In England, they always used to say the difference between the Catholic and Anglican clergy is the Catholic priests went on bicycles and the Anglicans went in cars. If you're on a bicycle, you see people, you stop. You have to be in proximity to the poor, and I think that's a sort of verification of the authenticity of our preaching.
The other thing I'd say is that faced with the mystery of God, we often lack humility. We think we've got it all wrapped up. But any Christian who calls himself or herself traditional knows that faced with the infinite mystery of God, we know so little. Thomas Aquinas said in this world we cannot know who or what God is, and it's the temptation of any ideological group, on the left or right, to think they've got God wrapped up.
I think if we want to be authentic proclaimers of the gospel, we have to be fellow disciples. We have to be beside people as they search and they question and they doubt.
Of course this isn't incompatible with a confidence in preaching, but the best preacher not only boldly proclaims but humbly listens.

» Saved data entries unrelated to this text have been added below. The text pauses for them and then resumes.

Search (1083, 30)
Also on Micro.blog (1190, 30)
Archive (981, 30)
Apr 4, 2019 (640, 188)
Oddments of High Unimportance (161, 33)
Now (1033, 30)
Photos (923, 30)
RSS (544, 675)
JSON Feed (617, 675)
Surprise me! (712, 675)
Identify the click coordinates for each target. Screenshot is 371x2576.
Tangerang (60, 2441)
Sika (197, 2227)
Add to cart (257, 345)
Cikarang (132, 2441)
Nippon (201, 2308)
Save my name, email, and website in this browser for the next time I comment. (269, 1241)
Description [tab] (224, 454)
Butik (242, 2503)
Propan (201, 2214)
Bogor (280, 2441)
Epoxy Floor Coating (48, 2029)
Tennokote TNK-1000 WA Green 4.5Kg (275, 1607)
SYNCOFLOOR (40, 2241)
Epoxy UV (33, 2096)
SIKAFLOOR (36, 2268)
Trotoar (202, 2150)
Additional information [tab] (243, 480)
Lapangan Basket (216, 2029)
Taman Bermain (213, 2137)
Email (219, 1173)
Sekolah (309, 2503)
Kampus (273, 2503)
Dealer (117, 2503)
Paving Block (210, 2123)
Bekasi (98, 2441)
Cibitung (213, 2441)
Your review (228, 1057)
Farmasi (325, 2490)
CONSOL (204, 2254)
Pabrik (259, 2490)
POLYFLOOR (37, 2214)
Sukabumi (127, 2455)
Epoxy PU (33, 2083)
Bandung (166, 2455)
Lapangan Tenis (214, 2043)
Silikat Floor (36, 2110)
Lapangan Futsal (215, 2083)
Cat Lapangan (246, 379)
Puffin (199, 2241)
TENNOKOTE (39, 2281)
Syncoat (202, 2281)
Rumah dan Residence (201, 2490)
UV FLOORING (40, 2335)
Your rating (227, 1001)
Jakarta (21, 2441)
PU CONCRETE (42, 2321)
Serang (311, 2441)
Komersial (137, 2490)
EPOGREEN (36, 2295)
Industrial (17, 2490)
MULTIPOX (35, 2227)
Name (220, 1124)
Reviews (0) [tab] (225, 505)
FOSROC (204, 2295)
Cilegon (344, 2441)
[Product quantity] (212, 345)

If you haven't got that humility, then you're just somebody floating an ideology.
This article appeared in the December 2010 issue of U.S. Catholic (Vol. 75, No.12, pages 18-22).
Heaven as eternal domestic
By Jim Lein (not verified) on Tuesday, December 7, 2010Heaven as eternal domestic bliss and morality as specific rule-following. If this is what Christianity offers, no wonder many are no longer interested. He reminds us there is much more, more than we can imagine. And morality is much more challenging than not doing something. It is actively following Jesus's commandment: love.
Disappointing. It is full of
By Anne (not verified) on Friday, December 3, 2010Disappointing. It is full of the same kinds of excuses and dodges often found in discussions like this - he dodges the real issues facing homosexuals who are "forbidden" to express physical love to their partners, he dodges the reality that denying women a sacrament is sinful, and he fails to answer the question "Why go to church"?
The PTB will have to do better than this to truly understand what underlies the question (saying it's because people are unconcerned about anything but celebrities demonstrates his lack of understanding - it's not the church's "fault" but the fault of the people who find nothing to nurture their spirituality in organized religion). Until they do, they cannot provide an answer that will "speak to" the tens of millions of Catholics and Christians who no longer go to church.
finish the book
By Anonymous (not verified) on Friday, December 3, 2010This is a long and ponderous article. Towards the end the author says he would "share their sadness" for people who no longer go to church. I no longer go to Church and I am not sad about it, in fact I am quite happy about it--actually some days ecstatic about it! My connection between the world and my life has increased in amazing and joyous ways. I see my time spent in the Catholic faith as a visit along Life's adventurous journey. I have made some really good friends in the Church and I they have a right to their beliefs, but some of us for one reason or another move on, and I think that needs to be respected, as well. As a result of being Catholic for awhile, I am probably more atheist than I've ever been, but that may be a result of putting up with too much dogma and the Church's need for control. I wish the author well. If he hasn't done so already, I hope some day he will finish "Lady Chatterly's Lover".